# [Aim of the exercise]
Would you copy each line of the records that includes the word "button"?

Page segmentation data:
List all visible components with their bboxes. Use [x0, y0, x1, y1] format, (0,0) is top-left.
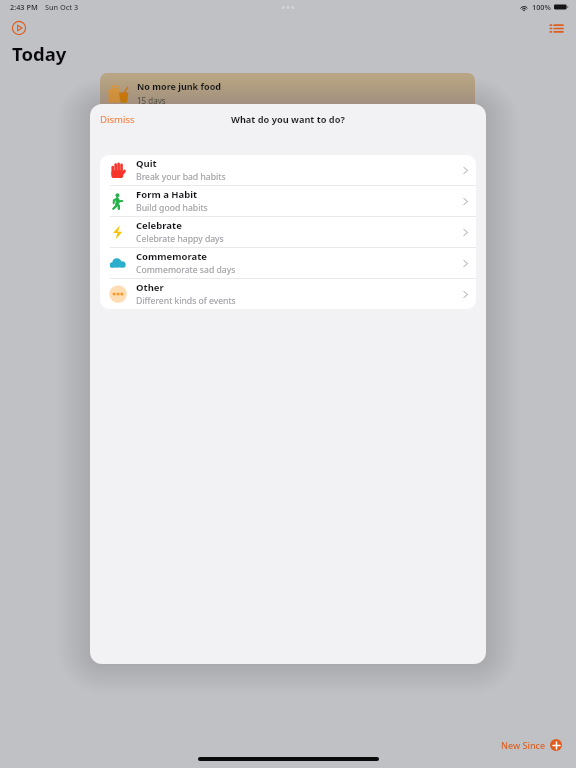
staticText: 15 days: [137, 95, 166, 106]
staticText: Different kinds of events: [136, 295, 236, 307]
button[interactable]: Timer: [9, 18, 29, 38]
button[interactable]: No more junk food: [100, 73, 475, 115]
staticText: Commemorate: [136, 250, 207, 263]
button[interactable]: Form a Habit: [100, 186, 476, 216]
staticText: Celebrate happy days: [136, 233, 224, 245]
staticText: Commemorate sad days: [136, 264, 236, 276]
button[interactable]: Commemorate: [100, 248, 476, 278]
button[interactable]: New Since: [501, 739, 562, 751]
staticText: Celebrate: [136, 219, 182, 232]
button[interactable]: List options: [546, 18, 566, 38]
staticText: Dismiss: [100, 113, 135, 126]
staticText: Build good habits: [136, 202, 208, 214]
staticText: New Since: [501, 739, 546, 751]
staticText: 100%: [532, 2, 551, 12]
staticText: 2:43 PM: [10, 2, 38, 12]
staticText: Form a Habit: [136, 188, 198, 201]
staticText: No more junk food: [137, 80, 221, 92]
staticText: What do you want to do?: [231, 113, 345, 126]
staticText: Today: [12, 41, 67, 66]
staticText: Other: [136, 281, 164, 294]
button[interactable]: Other: [100, 279, 476, 309]
staticText: Sun Oct 3: [45, 2, 79, 12]
button[interactable]: Dismiss: [92, 106, 143, 133]
staticText: Break your bad habits: [136, 171, 226, 183]
staticText: Quit: [136, 157, 157, 170]
button[interactable]: Celebrate: [100, 217, 476, 247]
button[interactable]: Quit: [100, 155, 476, 185]
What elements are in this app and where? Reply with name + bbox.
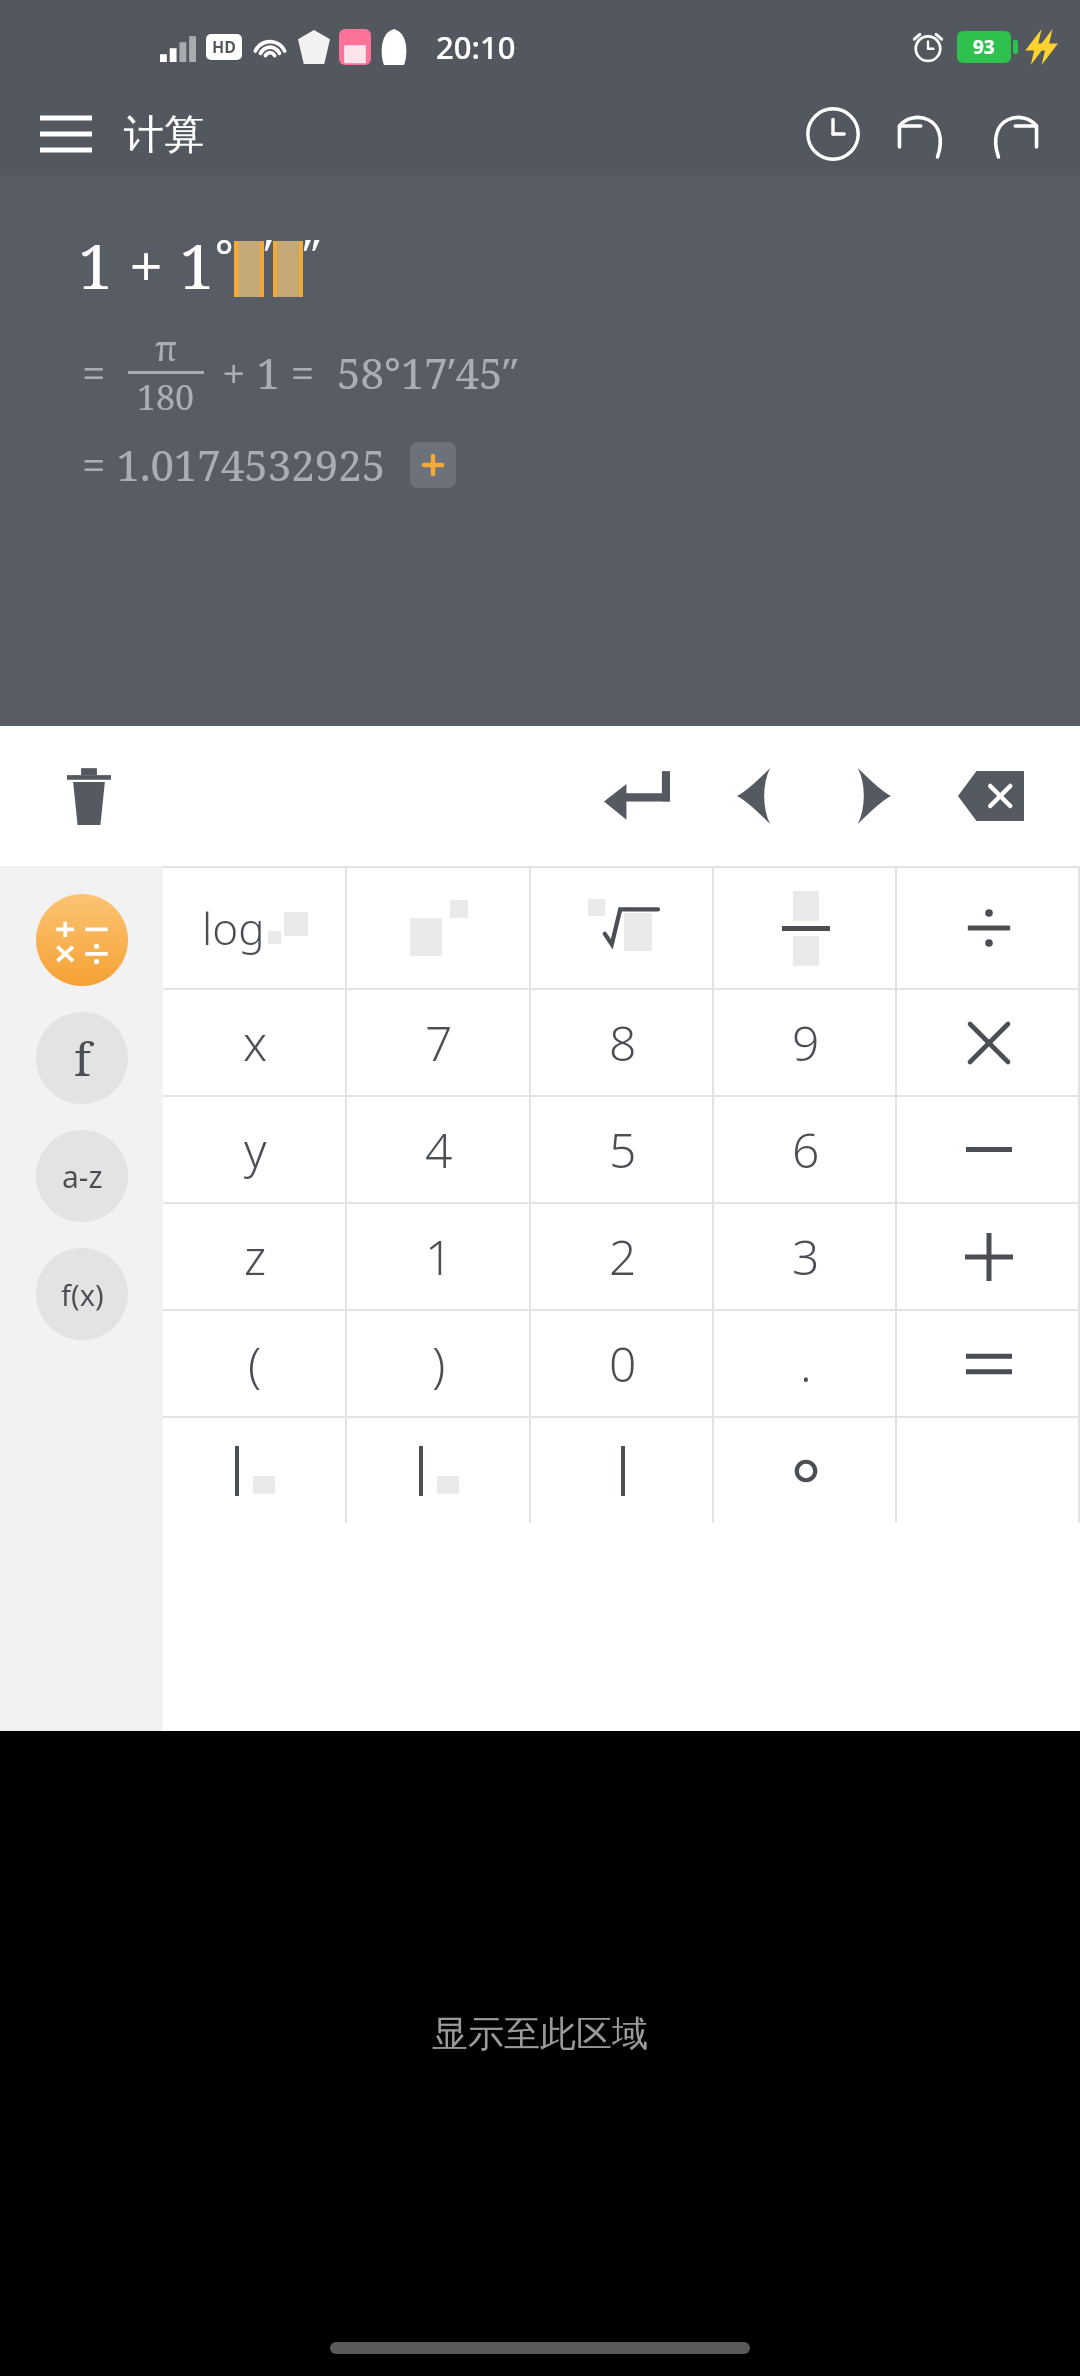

# [The completed task]
button[interactable]: Timer: [9, 18, 29, 38]
button[interactable]: No more junk food: [100, 73, 475, 115]
button[interactable]: Form a Habit: [100, 186, 476, 216]
button[interactable]: Commemorate: [100, 248, 476, 278]
button[interactable]: New Since: [501, 739, 562, 751]
button[interactable]: List options: [546, 18, 566, 38]
button[interactable]: Other: [100, 279, 476, 309]
button[interactable]: Dismiss: [92, 106, 143, 133]
button[interactable]: Celebrate: [100, 217, 476, 247]
button[interactable]: Quit: [100, 155, 476, 185]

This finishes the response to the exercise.